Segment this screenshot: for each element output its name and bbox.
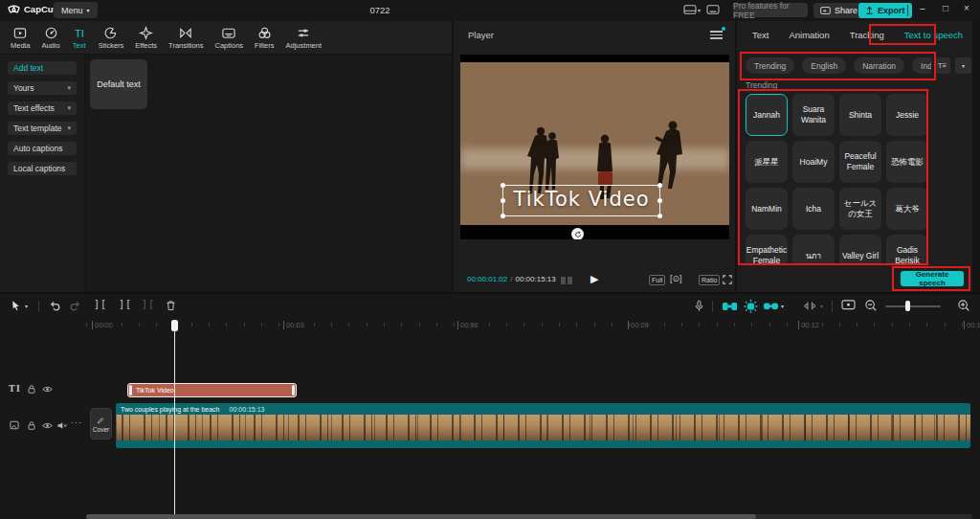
- resize-handle[interactable]: [501, 198, 505, 203]
- split-icon[interactable]: ][: [94, 299, 107, 309]
- voice-card[interactable]: Jannah: [746, 94, 788, 136]
- sort-filter-button[interactable]: T≡: [934, 57, 950, 74]
- chevron-down-icon[interactable]: ▾: [698, 7, 701, 13]
- main-track-magnet-icon[interactable]: [722, 299, 738, 313]
- caption-bar-icon[interactable]: [706, 4, 720, 15]
- overlay-text[interactable]: TikTok Video: [503, 188, 659, 211]
- zoom-in-icon[interactable]: [957, 299, 970, 312]
- auto-snap-icon[interactable]: [743, 299, 759, 313]
- voice-card[interactable]: 葛大爷: [886, 188, 928, 230]
- sidebar-button-text-template[interactable]: Text template▾: [8, 122, 77, 135]
- microphone-icon[interactable]: [693, 299, 705, 313]
- tool-tab-filters[interactable]: Filters: [249, 21, 279, 54]
- chevron-down-icon[interactable]: ▾: [781, 303, 784, 309]
- chip-indo[interactable]: Indo: [912, 57, 931, 74]
- linked-preview-icon[interactable]: [763, 299, 779, 313]
- sidebar-button-yours[interactable]: Yours▾: [8, 81, 77, 95]
- maximize-button[interactable]: □: [939, 3, 952, 13]
- chip-trending[interactable]: Trending: [746, 57, 794, 74]
- track-link-icon[interactable]: [802, 299, 818, 313]
- sidebar-button-local-captions[interactable]: Local captions: [8, 162, 77, 175]
- undo-icon[interactable]: [48, 299, 61, 312]
- pro-features-button[interactable]: Pro features for FREE: [733, 3, 808, 17]
- generate-speech-button[interactable]: Generate speech: [901, 271, 964, 286]
- tool-tab-media[interactable]: Media: [5, 21, 35, 54]
- share-button[interactable]: Share: [813, 3, 864, 18]
- tool-tab-effects[interactable]: Effects: [129, 21, 163, 54]
- sidebar-button-text-effects[interactable]: Text effects▾: [8, 102, 77, 115]
- chip-english[interactable]: English: [802, 57, 846, 74]
- tool-tab-audio[interactable]: Audio: [35, 21, 65, 54]
- lock-icon[interactable]: [26, 419, 37, 432]
- pages-icon[interactable]: [561, 277, 572, 284]
- chevron-down-icon[interactable]: ▾: [820, 303, 823, 309]
- player-menu-icon[interactable]: [710, 31, 723, 41]
- voice-card[interactable]: 恐怖電影: [886, 141, 928, 183]
- voice-card[interactable]: Valley Girl: [839, 235, 881, 264]
- voice-card[interactable]: Empathetic Female: [746, 235, 788, 264]
- zoom-slider-thumb[interactable]: [905, 301, 910, 311]
- rotate-handle[interactable]: [571, 228, 584, 239]
- collapse-button[interactable]: ▾: [955, 57, 971, 74]
- select-tool-icon[interactable]: [10, 299, 22, 312]
- tool-tab-stickers[interactable]: Stickers: [93, 21, 130, 54]
- redo-icon[interactable]: [69, 299, 82, 312]
- sidebar-button-add-text[interactable]: Add text: [8, 61, 77, 75]
- cover-button[interactable]: Cover: [90, 408, 112, 440]
- resize-handle[interactable]: [657, 183, 662, 188]
- tool-tab-transitions[interactable]: Transitions: [163, 21, 209, 54]
- resize-handle[interactable]: [501, 183, 505, 188]
- tool-tab-adjustment[interactable]: Adjustment: [280, 21, 328, 54]
- delete-icon[interactable]: [165, 299, 177, 312]
- zoom-out-icon[interactable]: [864, 299, 878, 312]
- resize-handle[interactable]: [501, 214, 505, 218]
- timeline-ruler[interactable]: 00:0000:0300:0600:0900:1200:15: [86, 319, 972, 336]
- more-options-icon[interactable]: ···: [71, 417, 82, 427]
- minimize-button[interactable]: –: [916, 3, 929, 13]
- voice-card[interactable]: セールスの女王: [839, 188, 881, 230]
- mute-speaker-icon[interactable]: [56, 419, 68, 432]
- video-clip[interactable]: Two couples playing at the beach 00:00:1…: [116, 403, 970, 448]
- voice-card[interactable]: Jessie: [886, 94, 928, 136]
- split-left-icon[interactable]: ][: [119, 299, 132, 309]
- split-right-icon[interactable]: ][: [142, 299, 155, 309]
- text-clip[interactable]: TikTok Video: [127, 383, 297, 397]
- timeline-zoom-slider[interactable]: [885, 305, 941, 307]
- play-button[interactable]: ▶: [590, 273, 598, 285]
- chip-narration[interactable]: Narration: [854, 57, 904, 74]
- voice-card[interactable]: Gadis Berisik: [886, 235, 928, 264]
- close-button[interactable]: ×: [960, 3, 973, 13]
- voice-card[interactable]: 派星星: [746, 141, 788, 183]
- timeline-scrollbar-thumb[interactable]: [86, 514, 756, 519]
- export-button[interactable]: Export: [858, 3, 912, 18]
- eye-icon[interactable]: [41, 419, 54, 432]
- voice-card[interactable]: Shinta: [839, 94, 881, 136]
- tab-animation[interactable]: Animation: [789, 30, 829, 40]
- voice-card[interactable]: HoaiMy: [792, 141, 835, 183]
- tab-text[interactable]: Text: [752, 30, 768, 40]
- lock-icon[interactable]: [26, 383, 37, 395]
- eye-icon[interactable]: [41, 383, 54, 395]
- tab-tracking[interactable]: Tracking: [850, 30, 884, 40]
- voice-card[interactable]: Icha: [792, 188, 835, 230]
- sidebar-button-auto-captions[interactable]: Auto captions: [8, 142, 77, 155]
- resize-handle[interactable]: [657, 198, 662, 203]
- voice-card[interactable]: NamMin: [746, 188, 788, 230]
- ratio-button[interactable]: Ratio: [699, 275, 720, 285]
- default-text-card[interactable]: Default text: [90, 59, 147, 109]
- text-overlay-selection[interactable]: TikTok Video: [502, 185, 660, 216]
- tool-tab-captions[interactable]: Captions: [210, 21, 250, 54]
- tool-tab-text[interactable]: TIText: [66, 21, 93, 54]
- fit-zoom-icon[interactable]: [⊙]: [670, 274, 682, 283]
- screen-record-icon[interactable]: [841, 299, 856, 311]
- layout-toggle-icon[interactable]: [683, 4, 697, 15]
- voice-card[interactable]: Suara Wanita: [792, 94, 835, 136]
- menu-button[interactable]: Menu▾: [54, 2, 98, 18]
- resize-handle[interactable]: [657, 214, 662, 218]
- fullscreen-icon[interactable]: [723, 275, 732, 284]
- chevron-down-icon[interactable]: ▾: [25, 303, 28, 309]
- voice-card[interactable]: นภา: [792, 235, 835, 264]
- full-button[interactable]: Full: [649, 275, 665, 285]
- tab-text-to-speech[interactable]: Text to speech: [904, 30, 963, 40]
- voice-card[interactable]: Peaceful Female: [839, 141, 881, 183]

= = =

● **TASK GOAL**:
What you return must be every entry, word for word, without any pictures.

● **WRITTEN ANSWER**:
Segment this screenshot: for each element output its name and bbox.
- resize-handle[interactable]: [501, 198, 505, 203]
- split-icon[interactable]: ][: [94, 299, 107, 309]
- voice-card[interactable]: Jannah: [746, 94, 788, 136]
- sort-filter-button[interactable]: T≡: [934, 57, 950, 74]
- chevron-down-icon[interactable]: ▾: [698, 7, 701, 13]
- main-track-magnet-icon[interactable]: [722, 299, 738, 313]
- caption-bar-icon[interactable]: [706, 4, 720, 15]
- overlay-text[interactable]: TikTok Video: [503, 188, 659, 211]
- zoom-in-icon[interactable]: [957, 299, 970, 312]
- auto-snap-icon[interactable]: [743, 299, 759, 313]
- voice-card[interactable]: 葛大爷: [886, 188, 928, 230]
- sidebar-button-text-template[interactable]: Text template▾: [8, 122, 77, 135]
- microphone-icon[interactable]: [693, 299, 705, 313]
- tool-tab-filters[interactable]: Filters: [249, 21, 279, 54]
- chevron-down-icon[interactable]: ▾: [781, 303, 784, 309]
- chip-indo[interactable]: Indo: [912, 57, 931, 74]
- linked-preview-icon[interactable]: [763, 299, 779, 313]
- sidebar-button-yours[interactable]: Yours▾: [8, 81, 77, 95]
- maximize-button[interactable]: □: [939, 3, 952, 13]
- chip-trending[interactable]: Trending: [746, 57, 794, 74]
- track-link-icon[interactable]: [802, 299, 818, 313]
- sidebar-button-local-captions[interactable]: Local captions: [8, 162, 77, 175]
- undo-icon[interactable]: [48, 299, 61, 312]
- pro-features-button[interactable]: Pro features for FREE: [733, 3, 808, 17]
- generate-speech-button[interactable]: Generate speech: [901, 271, 964, 286]
- tool-tab-media[interactable]: Media: [5, 21, 35, 54]
- share-button[interactable]: Share: [813, 3, 864, 18]
- tool-tab-effects[interactable]: Effects: [129, 21, 163, 54]
- sidebar-button-text-effects[interactable]: Text effects▾: [8, 102, 77, 115]
- chip-english[interactable]: English: [802, 57, 846, 74]
- tool-tab-audio[interactable]: Audio: [35, 21, 65, 54]
- lock-icon[interactable]: [26, 419, 37, 432]
- pages-icon[interactable]: [561, 277, 572, 284]
- chevron-down-icon[interactable]: ▾: [820, 303, 823, 309]
- player-menu-icon[interactable]: [710, 31, 723, 41]
- voice-card[interactable]: 恐怖電影: [886, 141, 928, 183]
- voice-card[interactable]: Valley Girl: [839, 235, 881, 264]
- voice-card[interactable]: Empathetic Female: [746, 235, 788, 264]
- zoom-slider-thumb[interactable]: [905, 301, 910, 311]
- rotate-handle[interactable]: [571, 228, 584, 239]
- collapse-button[interactable]: ▾: [955, 57, 971, 74]
- select-tool-icon[interactable]: [10, 299, 22, 312]
- tool-tab-stickers[interactable]: Stickers: [93, 21, 130, 54]
- redo-icon[interactable]: [69, 299, 82, 312]
- sidebar-button-add-text[interactable]: Add text: [8, 61, 77, 75]
- cover-button[interactable]: Cover: [90, 408, 112, 440]
- resize-handle[interactable]: [657, 183, 662, 188]
- tool-tab-transitions[interactable]: Transitions: [163, 21, 209, 54]
- resize-handle[interactable]: [501, 183, 505, 188]
- tool-tab-adjustment[interactable]: Adjustment: [280, 21, 328, 54]
- delete-icon[interactable]: [165, 299, 177, 312]
- zoom-out-icon[interactable]: [864, 299, 878, 312]
- resize-handle[interactable]: [501, 214, 505, 218]
- timeline-ruler[interactable]: 00:0000:0300:0600:0900:1200:15: [86, 319, 972, 336]
- more-options-icon[interactable]: ···: [71, 417, 82, 427]
- minimize-button[interactable]: –: [916, 3, 929, 13]
- voice-card[interactable]: セールスの女王: [839, 188, 881, 230]
- mute-speaker-icon[interactable]: [56, 419, 68, 432]
- video-clip[interactable]: Two couples playing at the beach 00:00:1…: [116, 403, 970, 448]
- voice-card[interactable]: Jessie: [886, 94, 928, 136]
- split-left-icon[interactable]: ][: [119, 299, 132, 309]
- split-right-icon[interactable]: ][: [142, 299, 155, 309]
- text-clip[interactable]: TikTok Video: [127, 383, 297, 397]
- timeline-zoom-slider[interactable]: [885, 305, 941, 307]
- play-button[interactable]: ▶: [590, 273, 598, 285]
- chip-narration[interactable]: Narration: [854, 57, 904, 74]
- voice-card[interactable]: Gadis Berisik: [886, 235, 928, 264]
- close-button[interactable]: ×: [960, 3, 973, 13]
- voice-card[interactable]: 派星星: [746, 141, 788, 183]
- timeline-scrollbar-thumb[interactable]: [86, 514, 756, 519]
- export-button[interactable]: Export: [858, 3, 912, 18]
- eye-icon[interactable]: [41, 419, 54, 432]
- voice-card[interactable]: Shinta: [839, 94, 881, 136]
- tab-animation[interactable]: Animation: [789, 30, 829, 40]
- voice-card[interactable]: HoaiMy: [792, 141, 835, 183]
- tab-text[interactable]: Text: [752, 30, 768, 40]
- lock-icon[interactable]: [26, 383, 37, 395]
- eye-icon[interactable]: [41, 383, 54, 395]
- tab-tracking[interactable]: Tracking: [850, 30, 884, 40]
- voice-card[interactable]: Icha: [792, 188, 835, 230]
- sidebar-button-auto-captions[interactable]: Auto captions: [8, 142, 77, 155]
- resize-handle[interactable]: [657, 198, 662, 203]
- voice-card[interactable]: NamMin: [746, 188, 788, 230]
- ratio-button[interactable]: Ratio: [699, 275, 720, 285]
- default-text-card[interactable]: Default text: [90, 59, 147, 109]
- text-overlay-selection[interactable]: TikTok Video: [502, 185, 660, 216]
- tool-tab-captions[interactable]: Captions: [210, 21, 250, 54]
- tool-tab-text[interactable]: TIText: [66, 21, 93, 54]
- fit-zoom-icon[interactable]: [⊙]: [670, 274, 682, 283]
- screen-record-icon[interactable]: [841, 299, 856, 311]
- layout-toggle-icon[interactable]: [683, 4, 697, 15]
- voice-card[interactable]: Suara Wanita: [792, 94, 835, 136]
- menu-button[interactable]: Menu▾: [54, 2, 98, 18]
- resize-handle[interactable]: [657, 214, 662, 218]
- fullscreen-icon[interactable]: [723, 275, 732, 284]
- chevron-down-icon[interactable]: ▾: [25, 303, 28, 309]
- voice-card[interactable]: นภา: [792, 235, 835, 264]
- full-button[interactable]: Full: [649, 275, 665, 285]
- tab-text-to-speech[interactable]: Text to speech: [904, 30, 963, 40]
- voice-card[interactable]: Peaceful Female: [839, 141, 881, 183]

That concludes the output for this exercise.